**Data items:**
------

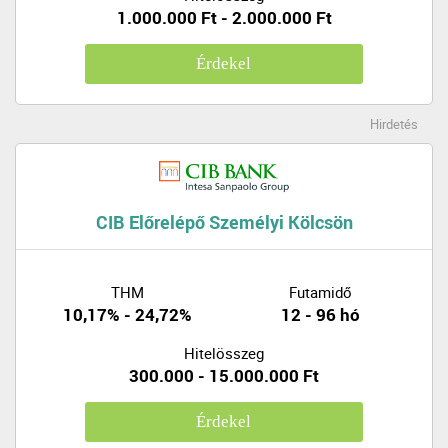
1.000.000 Ft - 2.000.000 Ft
Érdekel
Hirdetés
CIB Előrelépő Személyi Kölcsön
THM
Futamidő
10,17% - 24,72%
12 - 96 hó
Hitelösszeg
300.000 - 15.000.000 Ft
Érdekel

------

**PROMPT:** Your task is to set down each line above verbatim while excluding the pictures.

**TASK OUTPUT:**
1.000.000 Ft - 2.000.000 Ft
Érdekel
Hirdetés
CIB Előrelépő Személyi Kölcsön
THM
Futamidő
10,17% - 24,72%
12 - 96 hó
Hitelösszeg
300.000 - 15.000.000 Ft
Érdekel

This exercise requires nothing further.